Records from a data source:
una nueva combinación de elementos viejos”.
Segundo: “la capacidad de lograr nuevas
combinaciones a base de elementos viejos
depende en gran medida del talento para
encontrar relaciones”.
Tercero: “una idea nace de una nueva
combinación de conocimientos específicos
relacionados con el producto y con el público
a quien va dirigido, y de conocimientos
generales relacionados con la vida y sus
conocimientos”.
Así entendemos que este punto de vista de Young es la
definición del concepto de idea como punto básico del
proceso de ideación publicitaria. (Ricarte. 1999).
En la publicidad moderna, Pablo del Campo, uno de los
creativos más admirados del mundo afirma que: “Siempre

__Problem to solve__
Every record should be printed again exactly as it reads.

__Task output__
una nueva combinación de elementos viejos”.
Segundo: “la capacidad de lograr nuevas
combinaciones a base de elementos viejos
depende en gran medida del talento para
encontrar relaciones”.
Tercero: “una idea nace de una nueva
combinación de conocimientos específicos
relacionados con el producto y con el público
a quien va dirigido, y de conocimientos
generales relacionados con la vida y sus
conocimientos”.
Así entendemos que este punto de vista de Young es la
definición del concepto de idea como punto básico del
proceso de ideación publicitaria. (Ricarte. 1999).
En la publicidad moderna, Pablo del Campo, uno de los
creativos más admirados del mundo afirma que: “Siempre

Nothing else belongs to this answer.